In the same week that “The River” hit No. 1, in a seemingly unrelated event, Gov. Ronald Reagan of California was elected the 40th president of the United States, garnering a whopping 489 Electoral College votes, while incumbent Jimmy Carter received a mere 49. During the last days of the campaign, Bruce Springsteen and the E Street Band were on tour, of course, still promoting the month-old “River,” but they had election night off. The next night, on November 5, they played a concert at Arizona State University in Tempe that was virtually identical to the one they had played in Los Angeles the previous Thursday — except that it was longer. “All you guys in the aisle find your seats, OK?” Bruce announced three songs in. “There’s gonna be a real long show.”

That night Springsteen rambled, more than usual. Before the postindustrial triptych of “Independence Day,” “Factory” and “Jackson Cage” midway through the first set, he began a long monologue, although not about his father, whom he frequently talked about before “Factory.” Instead, Springsteen used this opportunity to talk about his love of pop music, about what it had meant to him growing up. Spontaneously, falteringly, he offered the most coherent argument he would ever make for the essential unity of the two distinct compositional strains that had flowed into “The River,” its idealistic and pessimistic “hearts”:

I never did good in school, never did good, and they always figured that if you’re not smart in school, it’s because you’re dumb. But I always felt that I never really learned anything, or learned anything that was important to me, till I started listening to the radio back in the early ’60s. And it seemed that the stuff that I was hearing off the radio in all those great songs was stuff that if they knew how, they’d be trying to teach you in school … but they just didn’t know how to. They always talked to your head, they could never figure out how to talk to your heart, you know. And it seems that, like all those singers and all those groups, there’s one thing that they just knew: what it was about. And when I started listening, I found out that the first time … that, instead of the fantasies that you have when you’re a little kid, I had dreams now and that they were different, it was different, and that if that was possible, that I didn’t have to live my life the way that I was, that things could be better. If you just go out, take a chance, find out what’s going on …

It was only toward the end of the first set in Tempe that Springsteen finally addressed the election. “I don’t know what you guys think about what happened last night,” he said as a transition between “The River” and “Badlands,” “but I think it’s pretty frightening. You guys are young, there’s gonna be a lot of people depending on you coming up, so this is for you.” When you listen to recordings of this concert, during this speech you hear scattered cheers from the crowd, but nowhere near as strong as when Springsteen actually started the next song.

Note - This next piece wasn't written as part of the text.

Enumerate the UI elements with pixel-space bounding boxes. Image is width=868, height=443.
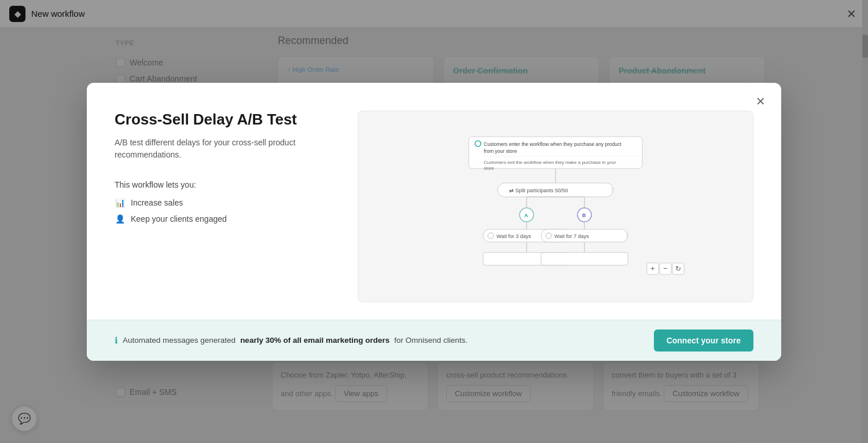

Springsteen’s comments before “Badlands” in Tempe that night were virtually the first recorded statement he ever made about politics. At the MUSE concerts a year earlier, he was practically the most apolitical performer on the stage. He had played a small acoustic benefit for George McGovern’s campaign at the Red Bank Drive-In in 1972, but there is no other record of his ever endorsing a political candidate up to this point, or even expressing displeasure with one as he did in the wake of Reagan’s election. In subsequent interviews, he would admit that he had maybe voted once, but no more than that. Like the draft or Kent State, politics was something that happened outside of his life, to his life, while he was trying to make his dreams come true. And he was obviously not the only American who viewed politics that way, especially not in the fall of 1980. Ronald Reagan’s victory, much closer in the popular vote than in the Electoral College, reflected the will of about a quarter of the electorate; only a little more than half of those eligible to vote had done so that year. Like Bruce Springsteen, many other Americans at that point in our history were essentially apolitical.

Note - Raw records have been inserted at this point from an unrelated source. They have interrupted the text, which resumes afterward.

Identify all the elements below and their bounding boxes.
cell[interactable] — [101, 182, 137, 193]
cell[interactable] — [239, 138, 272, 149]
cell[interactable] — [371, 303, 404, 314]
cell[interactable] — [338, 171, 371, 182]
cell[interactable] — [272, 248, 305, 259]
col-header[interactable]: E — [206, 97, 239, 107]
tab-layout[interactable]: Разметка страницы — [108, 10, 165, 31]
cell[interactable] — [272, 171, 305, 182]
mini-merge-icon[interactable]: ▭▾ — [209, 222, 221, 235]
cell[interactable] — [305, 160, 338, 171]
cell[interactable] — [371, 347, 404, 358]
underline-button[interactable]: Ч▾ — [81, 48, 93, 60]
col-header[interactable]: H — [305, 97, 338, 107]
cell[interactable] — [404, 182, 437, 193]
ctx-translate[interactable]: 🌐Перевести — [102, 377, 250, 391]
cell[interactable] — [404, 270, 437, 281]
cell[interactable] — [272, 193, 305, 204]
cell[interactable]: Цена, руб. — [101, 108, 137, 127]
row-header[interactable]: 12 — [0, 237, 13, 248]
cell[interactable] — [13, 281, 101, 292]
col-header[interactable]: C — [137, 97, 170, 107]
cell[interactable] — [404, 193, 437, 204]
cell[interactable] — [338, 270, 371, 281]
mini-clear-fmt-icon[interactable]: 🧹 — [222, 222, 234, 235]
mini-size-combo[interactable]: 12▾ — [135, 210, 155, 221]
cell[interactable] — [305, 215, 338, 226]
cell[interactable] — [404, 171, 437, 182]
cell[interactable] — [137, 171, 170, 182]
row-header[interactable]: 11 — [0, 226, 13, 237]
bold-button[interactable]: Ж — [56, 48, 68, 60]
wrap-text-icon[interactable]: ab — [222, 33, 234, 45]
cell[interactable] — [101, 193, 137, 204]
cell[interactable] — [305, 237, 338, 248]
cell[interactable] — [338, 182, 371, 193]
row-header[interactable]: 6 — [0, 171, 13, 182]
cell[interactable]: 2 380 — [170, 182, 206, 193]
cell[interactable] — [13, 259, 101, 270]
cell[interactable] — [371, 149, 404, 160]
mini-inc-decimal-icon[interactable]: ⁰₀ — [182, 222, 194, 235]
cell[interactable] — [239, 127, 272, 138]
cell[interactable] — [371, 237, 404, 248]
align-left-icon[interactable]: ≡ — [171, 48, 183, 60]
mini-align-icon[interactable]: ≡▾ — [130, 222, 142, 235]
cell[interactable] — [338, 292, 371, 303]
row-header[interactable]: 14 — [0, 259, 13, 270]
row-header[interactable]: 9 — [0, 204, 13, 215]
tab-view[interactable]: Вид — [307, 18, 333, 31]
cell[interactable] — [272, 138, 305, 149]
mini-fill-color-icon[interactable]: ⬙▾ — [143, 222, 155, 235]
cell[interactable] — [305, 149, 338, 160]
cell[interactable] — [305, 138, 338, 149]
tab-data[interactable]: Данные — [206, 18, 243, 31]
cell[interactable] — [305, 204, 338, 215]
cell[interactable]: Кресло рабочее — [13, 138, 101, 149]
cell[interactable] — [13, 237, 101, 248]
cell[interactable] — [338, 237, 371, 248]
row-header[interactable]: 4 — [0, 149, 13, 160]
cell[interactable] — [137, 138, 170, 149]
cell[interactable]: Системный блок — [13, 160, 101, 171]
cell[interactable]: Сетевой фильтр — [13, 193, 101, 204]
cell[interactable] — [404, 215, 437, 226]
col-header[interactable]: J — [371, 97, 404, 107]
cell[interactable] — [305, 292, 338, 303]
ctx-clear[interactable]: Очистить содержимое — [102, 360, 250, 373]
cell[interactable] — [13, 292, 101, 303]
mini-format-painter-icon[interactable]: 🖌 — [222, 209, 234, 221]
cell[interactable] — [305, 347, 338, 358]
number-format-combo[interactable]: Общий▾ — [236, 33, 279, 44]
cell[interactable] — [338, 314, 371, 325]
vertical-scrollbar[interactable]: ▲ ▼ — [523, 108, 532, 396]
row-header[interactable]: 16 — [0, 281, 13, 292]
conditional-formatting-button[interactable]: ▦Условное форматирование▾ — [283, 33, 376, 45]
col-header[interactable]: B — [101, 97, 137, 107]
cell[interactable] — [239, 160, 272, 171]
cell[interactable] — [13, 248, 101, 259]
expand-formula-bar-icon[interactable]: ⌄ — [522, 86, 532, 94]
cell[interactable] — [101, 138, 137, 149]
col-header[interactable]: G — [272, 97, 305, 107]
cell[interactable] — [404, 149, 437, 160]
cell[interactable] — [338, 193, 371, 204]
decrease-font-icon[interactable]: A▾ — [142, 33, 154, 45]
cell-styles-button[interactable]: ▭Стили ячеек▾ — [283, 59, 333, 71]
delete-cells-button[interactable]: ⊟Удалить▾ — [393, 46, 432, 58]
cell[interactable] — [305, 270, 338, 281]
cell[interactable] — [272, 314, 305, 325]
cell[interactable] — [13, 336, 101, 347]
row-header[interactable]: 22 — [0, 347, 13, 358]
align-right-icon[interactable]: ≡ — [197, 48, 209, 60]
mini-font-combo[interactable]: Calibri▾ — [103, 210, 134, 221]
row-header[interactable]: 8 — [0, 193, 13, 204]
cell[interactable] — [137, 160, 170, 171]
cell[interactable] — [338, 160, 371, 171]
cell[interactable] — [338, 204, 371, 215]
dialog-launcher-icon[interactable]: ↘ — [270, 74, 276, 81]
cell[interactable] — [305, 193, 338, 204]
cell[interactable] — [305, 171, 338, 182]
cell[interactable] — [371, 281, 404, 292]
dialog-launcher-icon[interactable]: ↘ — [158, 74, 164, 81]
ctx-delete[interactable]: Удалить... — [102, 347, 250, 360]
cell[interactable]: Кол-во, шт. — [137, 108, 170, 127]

But there’s a subtle difference between politics and ideology, between elected officials and the policies they enact on the one hand and the underlying principles that cause people to trust or distrust politicians on the other. You can live your life without ever having an opinion on any elected official or legislative body, but you cannot live your life as an adult without having some notion of what a better world would look like. In the late 1970s, as the two dominant political parties in the United States reacted to contemporary economic crises by dissolving into ever greater procedural disarray, such utopian visions of what might work better suddenly became far more important. In 1979, however, only the college professors called this “ideology.” The word that both First Lady Rosalynn Carter and the Reverend Jerry Falwell of the Thomas Road Baptist Church started using that year was “values.”

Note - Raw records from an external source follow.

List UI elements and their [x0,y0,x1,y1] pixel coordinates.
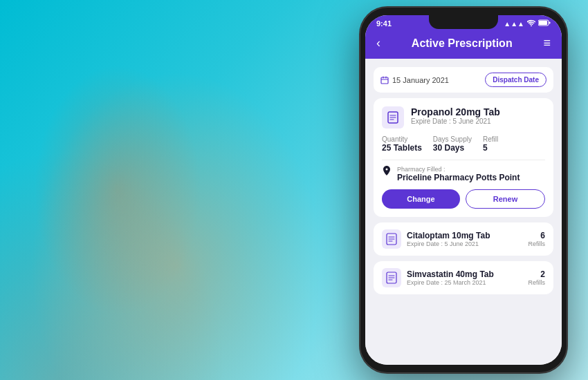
action-buttons: Change Renew [382,189,545,209]
signal-icon: ▲▲▲ [504,20,524,28]
other-med-icon-1 [382,268,401,287]
phone-frame: 9:41 ▲▲▲ [360,7,567,373]
svg-rect-3 [381,77,388,84]
divider [382,160,545,160]
other-med-expire-1: Expire Date : 25 March 2021 [407,279,494,286]
pharmacy-pin-icon [382,166,392,181]
battery-icon [538,19,551,28]
other-med-name-0: Citaloptam 10mg Tab [407,231,490,240]
svg-rect-2 [549,22,551,24]
days-supply-value: 30 Days [433,143,472,153]
med-stats: Quantity 25 Tablets Days Supply 30 Days … [382,135,545,153]
med-expire: Expire Date : 5 June 2021 [411,117,500,125]
phone-screen: 9:41 ▲▲▲ [365,15,562,365]
renew-button[interactable]: Renew [466,189,545,209]
status-icons: ▲▲▲ [504,19,551,28]
phone-notch [429,15,498,29]
svg-rect-1 [539,21,547,25]
primary-prescription-card: Propanol 20mg Tab Expire Date : 5 June 2… [374,98,553,217]
refill-label: Refill [483,135,498,143]
pharmacy-section: Pharmacy Filled : Priceline Pharmacy Pot… [382,166,545,182]
date-display: 15 January 2021 [380,76,449,84]
menu-button[interactable]: ≡ [543,36,551,50]
med-header: Propanol 20mg Tab Expire Date : 5 June 2… [382,106,545,129]
pharmacy-info: Pharmacy Filled : Priceline Pharmacy Pot… [397,166,520,182]
med-name: Propanol 20mg Tab [411,106,500,117]
med-info: Propanol 20mg Tab Expire Date : 5 June 2… [411,106,500,125]
days-supply-label: Days Supply [433,135,472,143]
pharmacy-name: Priceline Pharmacy Potts Point [397,173,520,182]
quantity-label: Quantity [382,135,422,143]
refill-label-1: Refills [528,279,545,286]
other-med-card-0[interactable]: Citaloptam 10mg Tab Expire Date : 5 June… [374,222,553,256]
refill-value: 5 [483,143,498,153]
other-med-name-1: Simvastatin 40mg Tab [407,269,494,279]
dispatch-date-button[interactable]: Dispatch Date [485,73,546,87]
other-med-info-0: Citaloptam 10mg Tab Expire Date : 5 June… [407,231,490,247]
other-med-left-1: Simvastatin 40mg Tab Expire Date : 25 Ma… [382,268,494,287]
stat-refill: Refill 5 [483,135,498,153]
quantity-value: 25 Tablets [382,143,422,153]
stat-quantity: Quantity 25 Tablets [382,135,422,153]
change-button[interactable]: Change [382,189,460,209]
back-button[interactable]: ‹ [376,36,380,50]
wifi-icon [527,19,535,28]
stat-days-supply: Days Supply 30 Days [433,135,472,153]
med-icon [382,106,404,129]
refill-count-1: 2 [528,269,545,279]
pharmacy-label: Pharmacy Filled : [397,166,520,173]
app-content: 15 January 2021 Dispatch Date [365,59,562,365]
app-header: ‹ Active Prescription ≡ [365,30,562,59]
other-med-expire-0: Expire Date : 5 June 2021 [407,240,490,247]
selected-date: 15 January 2021 [392,76,449,84]
refill-count-0: 6 [528,231,545,240]
phone-device: 9:41 ▲▲▲ [360,7,567,373]
other-med-left-0: Citaloptam 10mg Tab Expire Date : 5 June… [382,229,490,249]
refill-info-0: 6 Refills [528,231,545,247]
refill-label-0: Refills [528,240,545,247]
calendar-icon [380,76,389,84]
page-title: Active Prescription [412,37,513,50]
status-time: 9:41 [376,19,392,28]
date-row: 15 January 2021 Dispatch Date [374,67,553,93]
other-med-info-1: Simvastatin 40mg Tab Expire Date : 25 Ma… [407,269,494,286]
refill-info-1: 2 Refills [528,269,545,286]
other-med-icon-0 [382,229,401,249]
other-med-card-1[interactable]: Simvastatin 40mg Tab Expire Date : 25 Ma… [374,261,553,294]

In 1979 and 1980, as Bruce Springsteen crafted “The River” and began touring to support it, his politics were virtually nonexistent, but his ideology — his “values,” if you must — was all over his songs. Springsteen believed in “freedom,” in as vague a sense as any American would define it, in the freedom to head out where you wanted when you wanted with whomever you wanted with no bossman or exaggerated patriarch telling you what to do. On Springsteen’s first four albums, his ideal world was the road, the way to the next great place but not necessarily the place itself, because all fixed places had the potential to trap you. In Springsteen’s songs, success was seldom material success (no matter how much the singer might want it in real life). In most cases, the success his characters dreamed of or attained was mere survival, making their stand in an environment that was constantly trying to grind them down.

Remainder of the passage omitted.